Seeing Federer, who has owned Centre Court so many times in his career, visibly dispirited was hard to see and it seemed as if he was happy to get off the court as fast as possible. Hurkacz, playing beautifully, duly obliged as he won the third set 6-0 to end Federer’s hopes at Wimbledon and, not that he knew it at the time, his season.

Though he made the best of it at the time, months later, Federer admitted that losing his last set 6-0 at Wimbledon was not the way he wanted to remember the place he had dominated so often, in itself a motivation to return in 2022.

“It would be easy for me to say, ‘it’s OK, I’ve given a lot and received a lot, let’s stop here’,” he said. “But me investing everything to come back again is also my way of saying thank you to my fans. They deserve better than the image of my last grass season.”

Federer by Federer’s own words : “I want to come back”

Federer knows he was not at his best in 2021; he knew it when he was playing, and losing to Felix Auger-Aliassime in the second round in Halle.

“I already felt (in Halle) that my Wimbledon would not be what I had hoped for,” he said. “Even though I didn’t know the nature of my injury yet, I knew I would be limited. In retrospect, I realised that I almost didn’t win a point at Wimbledon when I had to defend myself. But yes, that Wimbledon confirmed to me that despite my limitation, I could still play at a high level. And considering how far I got, I just have to try again.”

That last line is crucial. Federer wants to try again, if his body allows him.

“If I do my rehabilitation intensively, there is a chance that I will get back to a high level,” he said. “If I do strength training, go on the bike, swim, do balance exercises, work on my upper body, then I believe in it. Will I return to the Tour for a smaller round or for something bigger? Nobody knows, neither the doctors nor me. But I’m fighting for it. To be clear, my world will not collapse if I never play another Grand Slam final.

“But it is my ultimate dream to return once again. And in fact, I still believe in it. I believe in these kinds of miracles. I have already experienced them. Sports history sometimes writes such miracles. I am realistic: it would be a great miracle. But there are miracles in sport.”

“I’m realistic. It would be a great miracle. But there are miracles in sport.”

Roger Federer

Tennis Majors’ assessment: It’s all about the knee

If Roger Federer is able to get back on court in 2022, then that will be a huge achievement. It will mean that rehab has gone well and that he believes he is capable of doing himself justice on the court.

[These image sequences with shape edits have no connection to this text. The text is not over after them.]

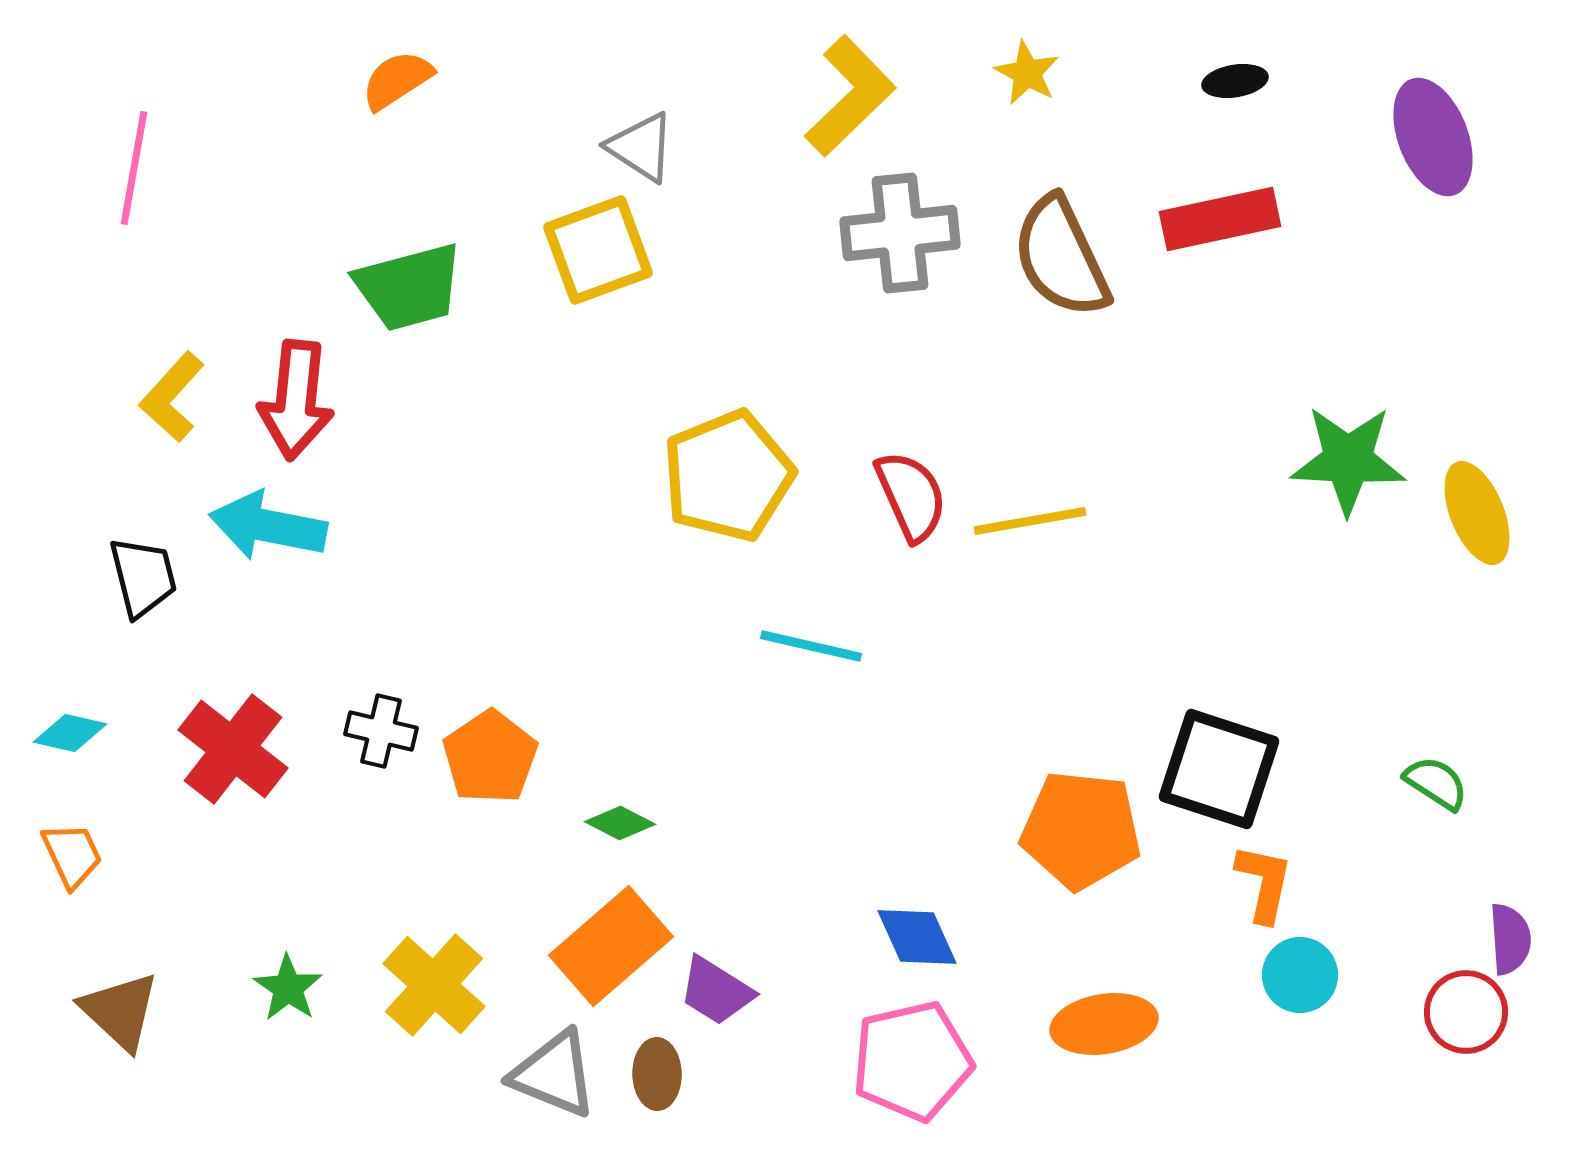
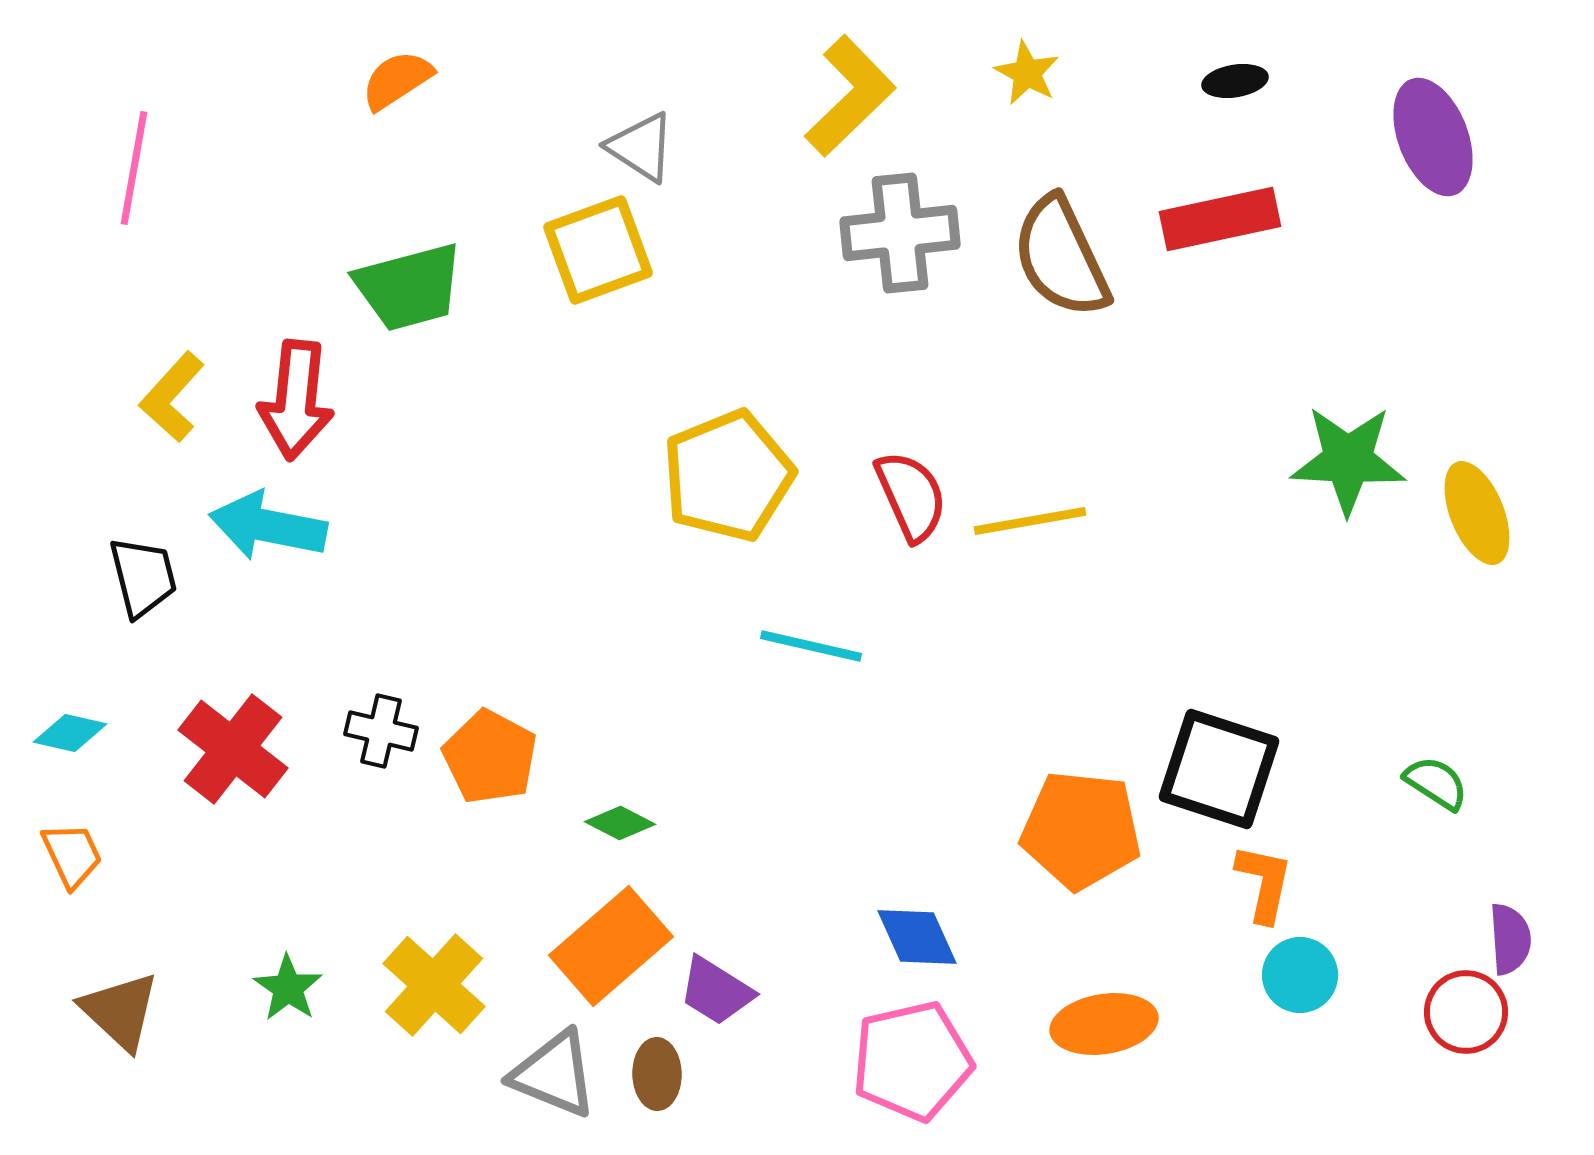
orange pentagon at (490, 757): rotated 10 degrees counterclockwise
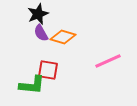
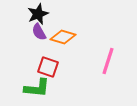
purple semicircle: moved 2 px left, 1 px up
pink line: rotated 48 degrees counterclockwise
red square: moved 3 px up; rotated 10 degrees clockwise
green L-shape: moved 5 px right, 3 px down
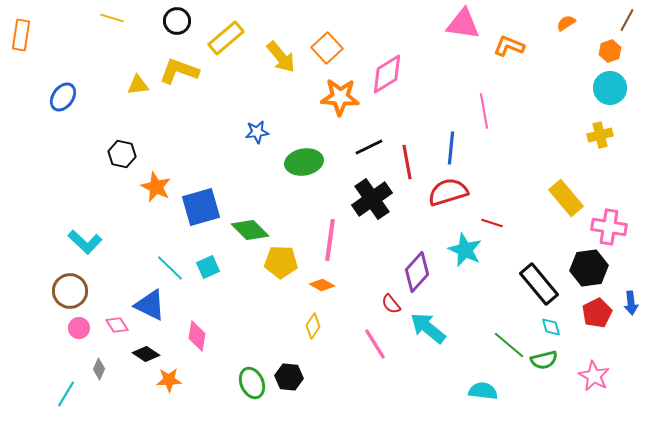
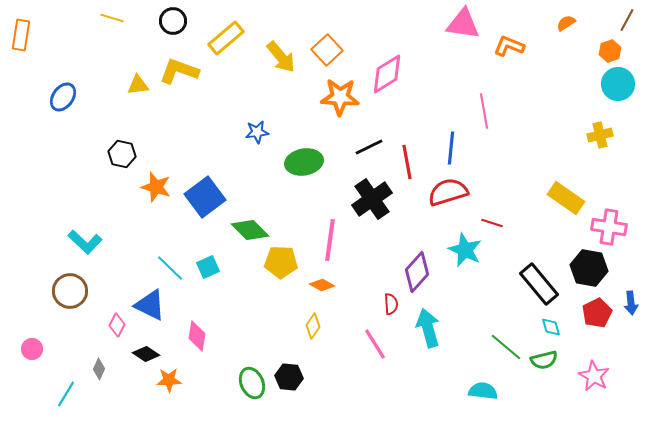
black circle at (177, 21): moved 4 px left
orange square at (327, 48): moved 2 px down
cyan circle at (610, 88): moved 8 px right, 4 px up
orange star at (156, 187): rotated 8 degrees counterclockwise
yellow rectangle at (566, 198): rotated 15 degrees counterclockwise
blue square at (201, 207): moved 4 px right, 10 px up; rotated 21 degrees counterclockwise
black hexagon at (589, 268): rotated 18 degrees clockwise
red semicircle at (391, 304): rotated 145 degrees counterclockwise
pink diamond at (117, 325): rotated 60 degrees clockwise
pink circle at (79, 328): moved 47 px left, 21 px down
cyan arrow at (428, 328): rotated 36 degrees clockwise
green line at (509, 345): moved 3 px left, 2 px down
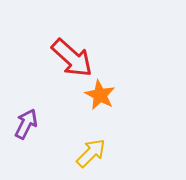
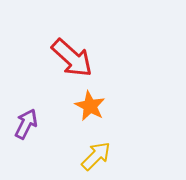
orange star: moved 10 px left, 11 px down
yellow arrow: moved 5 px right, 3 px down
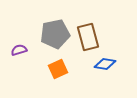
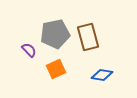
purple semicircle: moved 10 px right; rotated 63 degrees clockwise
blue diamond: moved 3 px left, 11 px down
orange square: moved 2 px left
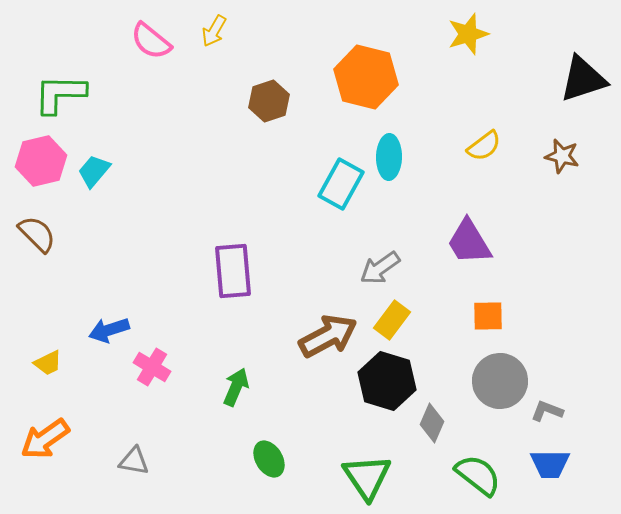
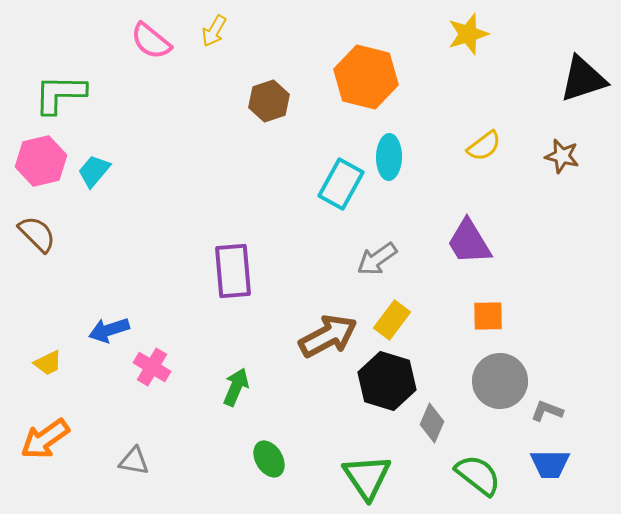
gray arrow: moved 3 px left, 9 px up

What that will mean remains to be seen. At 40, with much of the last two years spent recovering from surgery, it’s asking an awful lot for him to be fit enough to have a big run, especially at a Grand Slam event.

And yet this is Federer, one of the all-time greats, who has already produced a number of miraculous things in his career, as he did in 2017, when he returned from surgery to win the Australian Open, adding an eighth Wimbledon and then another Australian Open crown the following year.

The will appears to be there, which is half the battle. The chances of Federer playing regularly on Tour, at 40/41 with what he’s been through physically of late, are slim. But where there’s life, there’s hope.

“When you get right down to it, it doesn’t make much difference whether I return in 2022 or not until 2023, at 40 or 41,” he said. “It doesn’t matter. The question is rather: will I manage to torture myself again day after day for my comeback? My heart says yes today. So I’m taking things step by step. I have experienced similar challenges many times in my career. Sometimes without the public being aware of it. And even though I know that the end is near, I want to try to play some big matches again. It won’t be easy, but I will try.”